Implications pour les stratégies RSE et l’adaptation des organisations

L’été 2026 a constitué un signal d’alarme pour les entreprises et collectivités. Les conséquences économiques ont touché tous les secteurs : agriculture, infrastructures, productivité, climatisation, logistique et assurances. Les chaînes d’approvisionnement ont été perturbées, en particulier pour les secteurs dépendant de l’eau ou sensibles à la chaleur.

La santé des travailleurs est devenue prioritaire, avec des risques accrus d’accidents et de maladies liées à la chaleur. Les organisations doivent repenser l’aménagement des espaces de travail, adapter les horaires et renforcer les dispositifs de prévention. Les plans de continuité d’activité (PCA) doivent intégrer ces nouveaux risques climatiques.

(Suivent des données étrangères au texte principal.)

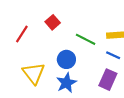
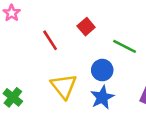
red line: (22, 34) -> (50, 40), turned -66

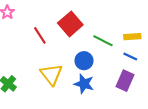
red square: (86, 27) -> (70, 24), size x1.6
blue star: (102, 97) -> (84, 84), turned -30

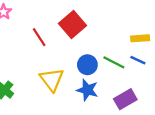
green line: (103, 41) -> (114, 62), moved
purple rectangle: (125, 81) -> (125, 99), moved, turned 36

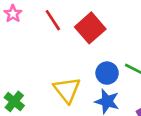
red line: (39, 37) -> (53, 20), moved

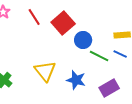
blue circle: (107, 73) -> (83, 40), moved

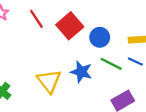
blue circle: (83, 40) -> (100, 37), moved
blue star: (76, 80) -> (81, 72), moved

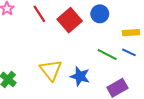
blue circle: (100, 37) -> (100, 14), moved
blue star: (81, 72) -> (80, 76), moved

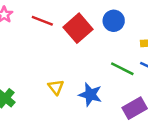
red line: (39, 14) -> (42, 21), turned -36
yellow triangle: (51, 70) -> (56, 87), size x0.6

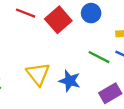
yellow triangle: (56, 87) -> (38, 74), size x1.6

Stratégiquement, l’adaptation au changement climatique ne peut plus être envisagée à long terme. Investir dans la résilience, diversifier les approvisionnements, économiser l’eau, améliorer l’efficacité énergétique et protéger les actifs deviennent indispensables. L’accélération des trajectoires de décarbonation est essentielle pour limiter le réchauffement futur, comme l’a souligné la ministre Monique Barbut. L’urgence de l’adaptation se mesure désormais à l’aune de tels événements.